"As part of a Rowhammer attack, a DRAM memory row is accessed repeatedly to cause electrical interference leading to bit flips in adjacent regions. This could lead to elevation of privileges, data corruption, data leakage, and in breaking memory isolation in virtual environments. After more than a decade of known Rowhammer attacks targeting CPUs and CPU-based memory, a group of University of Toronto researchers this year demonstrated that such attacks are possible and practical against GPUs as well."
"In their paper (PDF), the researchers explain that the protections DDR5 comes with require significantly longer Rowhammer patterns to be bypassed, and that these patterns need to remain in-sync with thousands of refresh commands.
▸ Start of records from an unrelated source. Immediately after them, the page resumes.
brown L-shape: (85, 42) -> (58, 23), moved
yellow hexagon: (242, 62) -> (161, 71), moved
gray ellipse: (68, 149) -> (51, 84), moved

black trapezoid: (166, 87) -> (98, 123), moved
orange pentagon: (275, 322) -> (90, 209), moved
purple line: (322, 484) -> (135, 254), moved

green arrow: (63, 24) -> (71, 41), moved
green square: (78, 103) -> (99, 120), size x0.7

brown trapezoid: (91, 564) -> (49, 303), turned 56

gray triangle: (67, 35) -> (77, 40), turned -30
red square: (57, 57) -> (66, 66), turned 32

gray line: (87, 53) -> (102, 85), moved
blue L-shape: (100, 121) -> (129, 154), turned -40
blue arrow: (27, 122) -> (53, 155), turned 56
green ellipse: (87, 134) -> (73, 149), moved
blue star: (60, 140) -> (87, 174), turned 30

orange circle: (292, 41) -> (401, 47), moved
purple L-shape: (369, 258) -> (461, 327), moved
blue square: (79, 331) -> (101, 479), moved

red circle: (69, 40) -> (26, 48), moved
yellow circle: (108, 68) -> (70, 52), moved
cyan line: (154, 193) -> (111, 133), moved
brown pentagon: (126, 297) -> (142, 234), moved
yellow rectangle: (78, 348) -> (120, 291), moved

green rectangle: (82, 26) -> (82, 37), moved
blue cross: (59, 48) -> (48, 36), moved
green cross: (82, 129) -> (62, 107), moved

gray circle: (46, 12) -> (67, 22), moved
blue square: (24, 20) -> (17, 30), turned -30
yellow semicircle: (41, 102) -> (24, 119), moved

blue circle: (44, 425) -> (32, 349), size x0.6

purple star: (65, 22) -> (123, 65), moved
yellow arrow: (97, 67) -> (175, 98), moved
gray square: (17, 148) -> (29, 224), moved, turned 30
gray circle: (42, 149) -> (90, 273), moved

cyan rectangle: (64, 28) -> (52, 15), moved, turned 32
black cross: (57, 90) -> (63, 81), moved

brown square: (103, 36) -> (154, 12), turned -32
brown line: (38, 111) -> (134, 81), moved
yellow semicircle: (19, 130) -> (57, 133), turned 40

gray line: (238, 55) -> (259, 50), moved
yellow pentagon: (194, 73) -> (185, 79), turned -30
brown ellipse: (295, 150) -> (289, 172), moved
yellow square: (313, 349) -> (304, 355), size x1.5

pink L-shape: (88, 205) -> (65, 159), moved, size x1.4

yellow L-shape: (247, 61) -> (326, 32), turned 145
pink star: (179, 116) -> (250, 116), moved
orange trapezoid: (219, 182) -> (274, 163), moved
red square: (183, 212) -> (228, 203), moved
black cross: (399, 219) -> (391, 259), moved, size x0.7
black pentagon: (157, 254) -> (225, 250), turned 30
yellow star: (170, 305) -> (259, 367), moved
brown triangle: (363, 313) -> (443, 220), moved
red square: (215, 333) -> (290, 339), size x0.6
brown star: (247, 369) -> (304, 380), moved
Phoenix, however, was designed to resynchronize the pattern when missed refresh operations are detected, thus triggering bit flips that allowed the researchers to create a privilege escalation exploit and gain root on a commodity DDR5 system with default settings."
Phoenix is a practical Rowhammer attack that bypasses DDR5 in-DRAM Target Row Refresh (TRR) protections by resynchronizing long Rowhammer patterns with thousands of refresh commands. Four ETH Zurich academics and two Google researchers reverse-engineered DDR5 TRR schemes and found successful attacks require precisely tracking thousands of refresh operations and significantly longer hammer patterns. Phoenix detects missed refreshes and resynchronizes patterns to trigger bit flips. The attack triggered bit flips on 15 SK Hynix DDR5 DIMMs and enabled a privilege escalation exploit that gained root on a commodity DDR5 system with default settings. DDR5 TRR mechanisms alone are insufficient to prevent Rowhammer-induced memory corruption.